The Apache Iceberg adapter plugin for dbt with spark-submit and spark-sql CLI support

These details have not been verified by PyPI

Project links

Project description

dbt logo

dbt

dbt enables data analysts and engineers to transform their data using the same practices that software engineers use to build applications.

dbt is the T in ELT. Organize, cleanse, denormalize, filter, rename, and pre-aggregate the raw data in your warehouse so that it's ready for analysis.

dbt-spark

dbt-spark enables dbt to work with Apache Spark.
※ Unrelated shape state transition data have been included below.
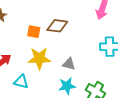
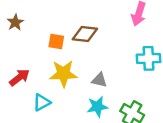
cyan triangle: (21, 82) -> (42, 102), turned -42

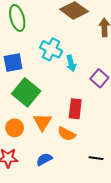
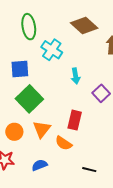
cyan cross: (51, 49) -> (52, 50), moved

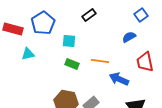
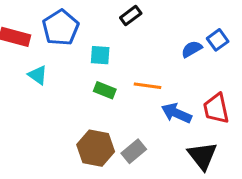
blue square: (141, 15) -> (218, 40), moved
cyan triangle: (28, 54) -> (38, 75), turned 48
red trapezoid: (145, 62) -> (216, 109), moved

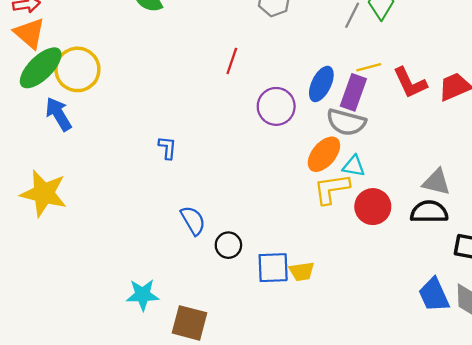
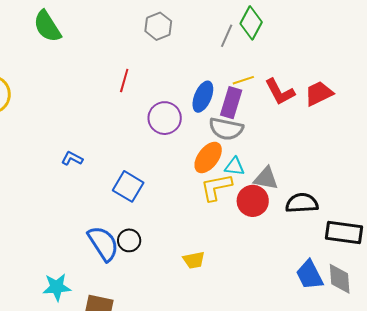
blue L-shape: (167, 148) -> (72, 158), turned -65
gray triangle: (436, 182) -> (266, 178), moved
blue semicircle: (193, 221) -> (103, 243), moved, size x1.4
blue square: (273, 268) -> (128, 186), moved, turned 36

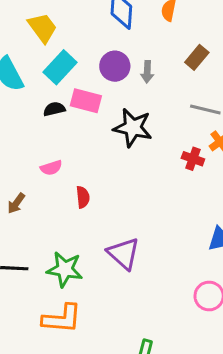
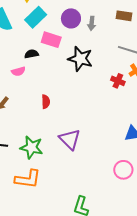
brown rectangle: (197, 57) -> (124, 16), turned 56
black semicircle: (54, 109) -> (32, 54), moved
pink semicircle: (51, 168) -> (18, 71), moved

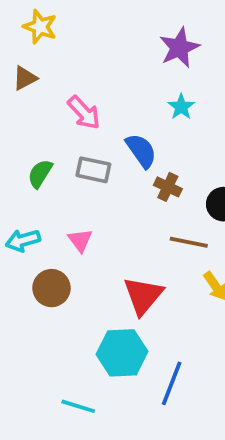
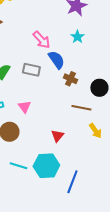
pink arrow: (84, 113) -> (41, 40), moved
red triangle: (143, 296) -> (57, 136), size x0.6
cyan line: (78, 406) -> (18, 166), moved

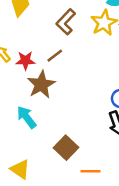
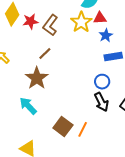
red star: (25, 61) -> (30, 21), moved
orange line: (90, 171) -> (83, 129), moved, turned -56

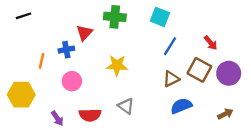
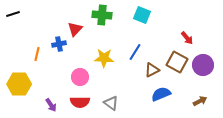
black line: (23, 16) -> (13, 14), moved
blue line: (170, 46) -> (135, 52), moved
pink circle: (72, 81) -> (80, 77), moved
gray triangle: (126, 106) -> (111, 103), moved

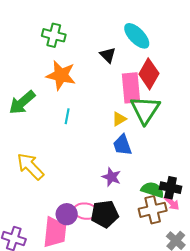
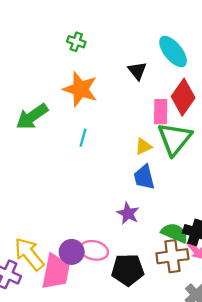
green cross: (54, 35) -> (76, 42), size x0.7
pink rectangle: (131, 88) -> (161, 112), size x0.7
yellow arrow: (30, 166) -> (29, 254), moved
black pentagon: (105, 214) -> (128, 270), moved

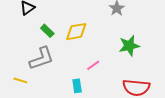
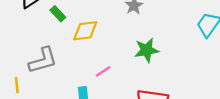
green rectangle: (47, 31) -> (58, 14), moved
yellow line: (20, 80) -> (17, 85), turned 64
For more information on using dbt with Spark, consult the docs.

Getting started

Review the repository README.md as most of that information pertains to dbt-spark.

Running locally

A docker-compose environment starts three services:

Service	Description	Port
`dbt-spark3-thrift`	Spark Thrift Server (`HiveThriftServer2`) — long-running JDBC endpoint	`10000`
`dbt-spark-history`	Spark History Server — UI for completed queries and jobs	`18080`
`dbt-hive-metastore`	Postgres-backed Hive Metastore	internal

Note: dbt-spark now supports Spark 4.1.0.

The following command starts all containers:

docker-compose up -d

It will take a bit of time for the instance to start; you can check the logs of the containers. If the instance doesn't start correctly, try the complete reset command listed below and then try again.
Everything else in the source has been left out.